WORK REQUEST: In exact form, set down only those lines of the material that run from its first line to the line with "What do you see at coordinates (196, 284)", inclusive.

DATASET EXTRACT:

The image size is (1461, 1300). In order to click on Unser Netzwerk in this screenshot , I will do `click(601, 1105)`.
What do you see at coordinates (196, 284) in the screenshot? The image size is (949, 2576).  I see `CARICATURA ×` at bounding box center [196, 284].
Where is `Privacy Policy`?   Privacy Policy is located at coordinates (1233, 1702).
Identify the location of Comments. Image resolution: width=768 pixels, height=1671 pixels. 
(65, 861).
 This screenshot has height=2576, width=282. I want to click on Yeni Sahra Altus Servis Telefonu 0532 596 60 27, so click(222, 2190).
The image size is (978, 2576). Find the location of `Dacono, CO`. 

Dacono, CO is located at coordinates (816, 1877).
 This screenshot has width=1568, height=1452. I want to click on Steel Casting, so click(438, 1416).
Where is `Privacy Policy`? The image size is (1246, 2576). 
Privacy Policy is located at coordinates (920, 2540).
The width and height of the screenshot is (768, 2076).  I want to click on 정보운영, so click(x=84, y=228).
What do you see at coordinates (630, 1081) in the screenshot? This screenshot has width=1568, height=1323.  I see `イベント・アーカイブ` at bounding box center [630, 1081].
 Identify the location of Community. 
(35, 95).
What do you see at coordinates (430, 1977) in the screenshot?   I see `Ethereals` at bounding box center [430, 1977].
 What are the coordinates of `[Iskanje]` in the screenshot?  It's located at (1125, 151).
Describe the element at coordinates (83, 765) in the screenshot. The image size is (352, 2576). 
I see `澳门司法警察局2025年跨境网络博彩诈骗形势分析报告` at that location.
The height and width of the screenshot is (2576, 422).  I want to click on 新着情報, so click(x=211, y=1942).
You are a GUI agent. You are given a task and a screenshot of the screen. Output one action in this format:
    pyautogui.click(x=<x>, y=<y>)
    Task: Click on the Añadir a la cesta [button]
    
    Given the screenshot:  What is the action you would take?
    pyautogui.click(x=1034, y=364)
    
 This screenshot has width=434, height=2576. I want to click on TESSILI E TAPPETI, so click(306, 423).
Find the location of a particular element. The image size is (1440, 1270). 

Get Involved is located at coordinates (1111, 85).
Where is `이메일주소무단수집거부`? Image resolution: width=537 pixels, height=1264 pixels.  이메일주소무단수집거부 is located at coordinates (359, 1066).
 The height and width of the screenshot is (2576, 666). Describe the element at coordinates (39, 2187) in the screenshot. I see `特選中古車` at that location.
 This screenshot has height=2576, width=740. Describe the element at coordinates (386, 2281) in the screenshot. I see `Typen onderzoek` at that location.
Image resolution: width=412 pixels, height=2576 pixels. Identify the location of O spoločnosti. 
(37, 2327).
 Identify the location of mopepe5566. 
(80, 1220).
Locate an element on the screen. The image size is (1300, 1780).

THE ANSWER:
The image size is (1461, 1300). In order to click on Unser Netzwerk in this screenshot , I will do `click(601, 1105)`.
What do you see at coordinates (196, 284) in the screenshot? The image size is (949, 2576).  I see `CARICATURA ×` at bounding box center [196, 284].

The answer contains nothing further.